Planar whole-cell patch-clamp electrophysiology
HEK293T and RBL-2H3 cells were harvested using trypsin/EDTA (Life Technologies), washed and resuspended in extracellular solution containing (in mM): NaCl 140, KCl 5, MgCl2 1, CaCl2, 2, D-glucose 10, HEPES 10 (pH 7.4). Whole-cell recordings were performed with an automated patch-clamp platform using a chip size of 2-3.5 MΩ (Port-a-Patch, Nanion Technologies GmbH) and an EPC10 amplifier (HEKA). The intracellular solution contained (in mM): CsCl 50, CsF 60, NaCl 10, EGTA 20, HEPES 10, pH 7.2 (CsOH), ~285 mOsmol.
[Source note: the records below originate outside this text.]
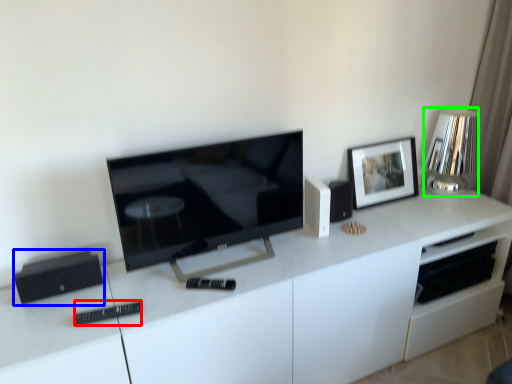 Question: Estimate the real-world distances between objects in this image. Which object is farther from remote (highlighted by a red box), appliance (highlighted by a blue box) or lamp (highlighted by a green box)?

Choices:
 (A) appliance
 (B) lamp

Answer: (B) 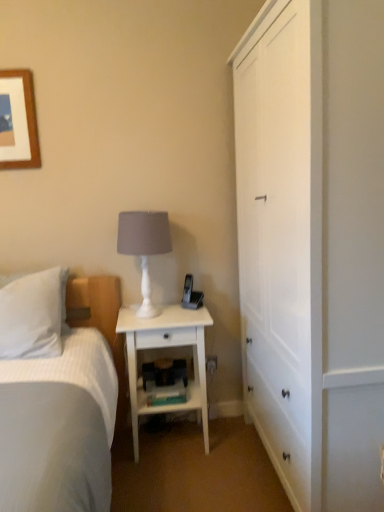 Describe the element at coordinates (166, 347) in the screenshot. I see `white wood nightstand at center` at that location.

The image size is (384, 512). What are the coordinates of `white plastic electric outlet at lower center` in the screenshot? It's located at (211, 364).

In order to face white plastic electric outlet at lower center, should I rotate leftwards or rightwards?

Turn right by 2.855 degrees to look at white plastic electric outlet at lower center.

The height and width of the screenshot is (512, 384). I want to click on white wood cabinet at right, so click(x=314, y=246).

What do you see at coordinates (314, 246) in the screenshot?
I see `white wood cabinet at right` at bounding box center [314, 246].

The width and height of the screenshot is (384, 512). Describe the element at coordinates (144, 247) in the screenshot. I see `white matte table lamp at center` at that location.

I want to click on white soft pillow at left, so click(33, 315).

Identify the location of white wood nightstand at center. (166, 347).

From a real-world perspective, which is physically above, white wood cabinet at right or white soft pillow at left?

white wood cabinet at right.

You are a GUI agent. You are given a task and a screenshot of the screen. Output one action in this format:
    pyautogui.click(x=<x>, y=<y>)
    Task: Click on the cabinetry above the white soft pillow at left (from the image's perspective)
    Image resolution: width=384 pixels, height=512 pixels.
    Given the screenshot: What is the action you would take?
    pyautogui.click(x=314, y=246)

Considering the sizes of white wood cabinet at right and white soft pillow at left in the image, is white wood cabinet at right bigger or smaller than white soft pillow at left?

In the image, white wood cabinet at right appears to be larger than white soft pillow at left.

From the image's perspective, is white wood cabinet at right below white soft pillow at left?

No, from the image's perspective, white wood cabinet at right is not beneath white soft pillow at left.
Series resistance was <15 MΩ and compensated ~70%. The holding potential was −60 mV, and the liquid junction potential was not compensated. Whole-cell currents were low-pass filtered at 2.9 kHz, digitized at 10 kHz and recorded on a computer hard disk using the EPC10 amplifier and PatchMaster software (v2x65, HEKA). Drugs were applied directly to the chip in small volumes. Peak membrane currents were analyzed using Clampfit 10.3 (Molecular Devices).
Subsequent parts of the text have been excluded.